En Villaverde hemos recuperado la carretera con el firme propósito por parte de ambos de no volver a tomar un desvío fuera de carretera a no ser que lo veamos muy claro. Al poco rato nos hemos encontrado con José que venía haciendo el camino al revés. Resulta que nuestro compañero se quedaba hoy también en Pandorado y esta mañana lo que ha hecho ha sido venir en taxi hasta Fasgar y desde aquí hacer el camino a la inversa. Es una manía que tiene él eso de hacer alguna etapa al revés para ver la gente que hay por el camino. Como dice mi compañero Joseba: ¡cada uno se droga con lo que quiere!

Desde aquí todo carretera en suave ascenso constante pasando por alguna que otra pequeña aldea sin servicios de ningún tipo. Mucho calor y cansancio acumulado por el cambio brusco de temperatura. Sin grandes dificultades hemos llegado hasta Barrio, Posada y en Vegapujín hemos salido otra vez a una pista muy agradable que nos ha traído hasta Fasgar.

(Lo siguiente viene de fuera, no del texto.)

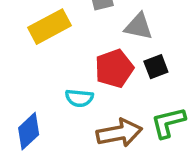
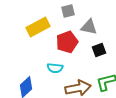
red pentagon: (114, 68) -> (67, 42), moved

Fasgar está metido en medio del valle rodeado de impresionantes cerros cubiertos de vegetación. Casas de piedra que ya hacen intuir el Bierzo que mañana alcanzamos. Hemos ido pasando desde los llanos de los días pasados hasta la montaña leonesa en todo su esplendor.

Nos alojamos en la Fasgarecha, maravilloso rincón que ofrece todos los servicios con un servicio muy atento y agradable. Hemos comido de lujo unas fabes con almejas y una carrillera de ternera regado con un Ribera del Duero. Luego Joseba ha ido a hacer sangre al colchón de la habi mientras yo charlaba y aprovechaba la wifi ya que no tenemos teléfono porque no hay cobertura.

Hemos preparado un poco la etapa de mañana que se presenta como muy bonita aunque algo larga. Ahora estamos esperando que baje un poco la temperatura para ir a dar una vuelta por aquí para disfrutar del paisaje que nos rodea.


Resumen de la etapa: 24,9 km en 5 h 21 min. 298 m de subida acumulada. Etapa en wikiloc.